As for me, I’ll serve thirty-six months here for selling my formulas on the black market. It started out pretty straightforward: I needed to sell the formulas, considering their short shelf life. I didn’t want to get bogged down with government red tape and yet here I am paying the price, half-saved by other people’s misdeeds.

Afterward, I’ll be ushered into life on the outside by way of the witness protection program. I’ll never spend another day in the lab. In my new life, I will not spend my days as a chemist. It’s also likely I’ll never see my wife or my daughter again. This is perhaps the toughest part to swallow, that to protect them I had to drag them into the mix. They were taken from our home in the middle of the night. They’ve had to move and assume new identities, for their safety. On good days, I like to remind myself that a fresh start might be good for everyone involved. Wouldn’t it be good for us to have finally found happiness, to have finally found what we were unable to give to each other? I don’t know.
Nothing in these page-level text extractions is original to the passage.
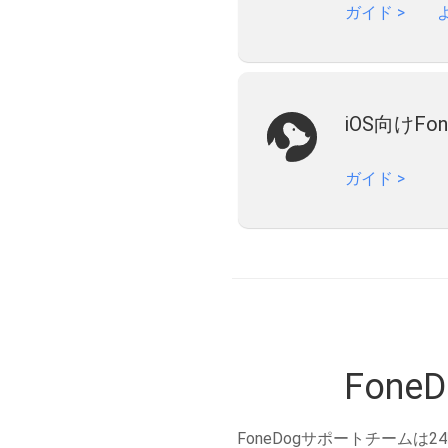
ガイド
>
iOS向けFo
ガイド
>
Fon
FoneDogサポートチーム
On hard days, I tell myself there’s always Instalook. It won’t be easy, but knowing Emily, if I look hard enough, I’ll find her there.
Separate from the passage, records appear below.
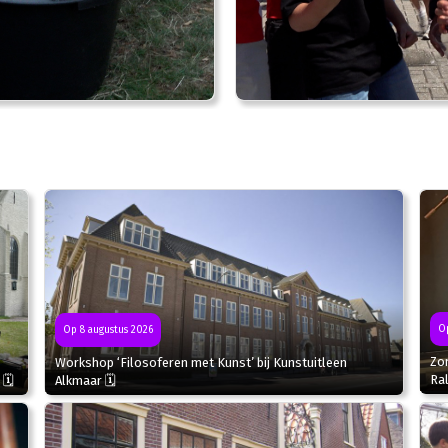
Op
Op 8 augustus 2026
Zo
Workshop ‘Filosoferen met Kunst’ bij Kunstuitleen
Ral
 🗓
Alkmaar 🗓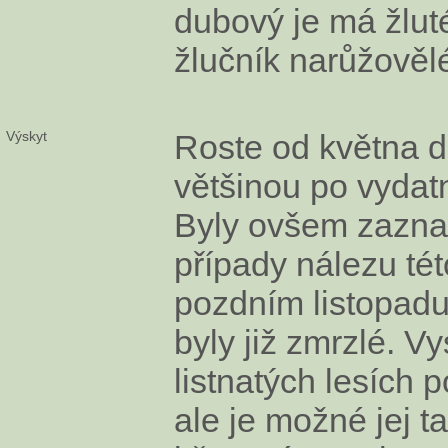
dubový je má žluté
žlučník narůžověl
Výskyt
Roste od května d
většinou po vydat
Byly ovšem zazn
případy nálezu té
pozdním listopadu
byly již zmrzlé. Vy
listnatých lesích 
ale je možné jej t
Last week, I had my attorney get a package to Bethany—a fictional story written under a nom de plume, a recounting of the way things went down, which is to say was not so fictional at all. Only she will know what certain things meant or why they played out the way they did. It’s like the two of us created a language no one else would understand. But the truth is like that sometimes, hidden and elusive even to those who lived it.

My story was meant to be both an apology and a thank you. I may have wanted Emily, I still want her. But I needed Vanessa. In the end, she was the only one who was ever loyal to me. She told me to get out of that hotel room not realizing it was too late for the both of us. She risked her life to send those texts, and that gives me hope. I’ve come to appreciate the people we pretended to be, and at the end of the story, when I told her I think of her often, it was the truth.